“Murderers are easy to understand,” bluntly says the German-language poet Rainer Maria Rilke in his 4th Elegy. Then why do we spend so much time on them? When another awful one happens, the news media go berserk & everyone spends hours reading & watching & discussing the accounts. Are we really that dense, that unimaginative?
In one of The Sonnets to Orpheus (II, 11) Rilke goes deeper & observes, “Killing is a form of our wandering sorrow . . .” In contrast to that, we feel sorrow for the victims only briefly, and then we want vengeance & retribution & punishment. But laws actually stop only some people. The death penalty? Kill people to teach people that killing people is wrong? I don’t think so.
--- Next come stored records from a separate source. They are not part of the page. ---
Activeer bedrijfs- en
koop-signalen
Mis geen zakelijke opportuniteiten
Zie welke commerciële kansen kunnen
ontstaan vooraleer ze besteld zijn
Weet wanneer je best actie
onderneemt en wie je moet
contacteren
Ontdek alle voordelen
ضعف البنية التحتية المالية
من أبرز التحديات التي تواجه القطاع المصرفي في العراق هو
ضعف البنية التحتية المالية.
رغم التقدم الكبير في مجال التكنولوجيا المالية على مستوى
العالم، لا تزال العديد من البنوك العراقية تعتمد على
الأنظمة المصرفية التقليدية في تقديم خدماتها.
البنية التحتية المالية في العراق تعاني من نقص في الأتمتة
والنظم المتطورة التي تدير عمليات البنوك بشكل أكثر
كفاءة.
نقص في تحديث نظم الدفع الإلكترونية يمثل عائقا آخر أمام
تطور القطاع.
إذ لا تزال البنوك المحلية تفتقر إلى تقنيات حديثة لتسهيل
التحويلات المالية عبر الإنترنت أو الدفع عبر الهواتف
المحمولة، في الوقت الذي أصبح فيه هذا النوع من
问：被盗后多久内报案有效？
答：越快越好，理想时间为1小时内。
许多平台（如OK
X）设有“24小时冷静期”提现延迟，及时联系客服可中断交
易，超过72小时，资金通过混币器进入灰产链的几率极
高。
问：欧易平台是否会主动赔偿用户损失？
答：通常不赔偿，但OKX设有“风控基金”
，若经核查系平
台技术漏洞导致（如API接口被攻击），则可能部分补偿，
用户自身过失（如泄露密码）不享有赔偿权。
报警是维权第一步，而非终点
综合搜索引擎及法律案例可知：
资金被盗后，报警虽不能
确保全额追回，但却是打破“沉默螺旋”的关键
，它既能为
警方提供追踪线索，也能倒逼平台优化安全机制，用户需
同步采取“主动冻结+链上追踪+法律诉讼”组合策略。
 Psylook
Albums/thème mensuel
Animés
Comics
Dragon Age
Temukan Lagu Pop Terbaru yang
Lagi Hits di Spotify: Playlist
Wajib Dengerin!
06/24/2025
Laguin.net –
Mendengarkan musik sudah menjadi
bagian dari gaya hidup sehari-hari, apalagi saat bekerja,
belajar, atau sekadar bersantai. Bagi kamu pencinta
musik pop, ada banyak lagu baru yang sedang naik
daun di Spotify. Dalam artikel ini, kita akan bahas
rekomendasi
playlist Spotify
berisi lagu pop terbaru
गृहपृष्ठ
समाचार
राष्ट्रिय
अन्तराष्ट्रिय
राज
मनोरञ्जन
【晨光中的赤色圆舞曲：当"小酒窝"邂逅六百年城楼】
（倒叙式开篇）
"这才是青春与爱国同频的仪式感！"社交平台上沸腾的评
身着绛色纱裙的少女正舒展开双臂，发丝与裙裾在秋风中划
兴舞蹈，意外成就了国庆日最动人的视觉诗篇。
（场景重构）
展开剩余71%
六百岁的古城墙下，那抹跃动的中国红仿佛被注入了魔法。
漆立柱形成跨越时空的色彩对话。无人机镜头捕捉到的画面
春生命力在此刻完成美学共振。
What about the murderer within all of us? Even ol’ Jesus spoke of that: “You have heard it said ‘You shall not kill & whoever kills shall be liable to judgment.’ But I say to you that everyone who is angry with his brother shall be liable to judgment.” (Matt. 5:21-22)
Perhaps the form our sorrow takes (for others) is misdirected. Perhaps we are really unconsciously sorrowing for our own death. Most people don’t like to think of their mortality, & indeed many think they won’t die when they die. Good luck with that one, is all I (& Rilke) can say.
There ain’t nothing new in all this. I discuss it a bit more in the “Epilogue” of my Rilke on Love book, which I wrote in 1972.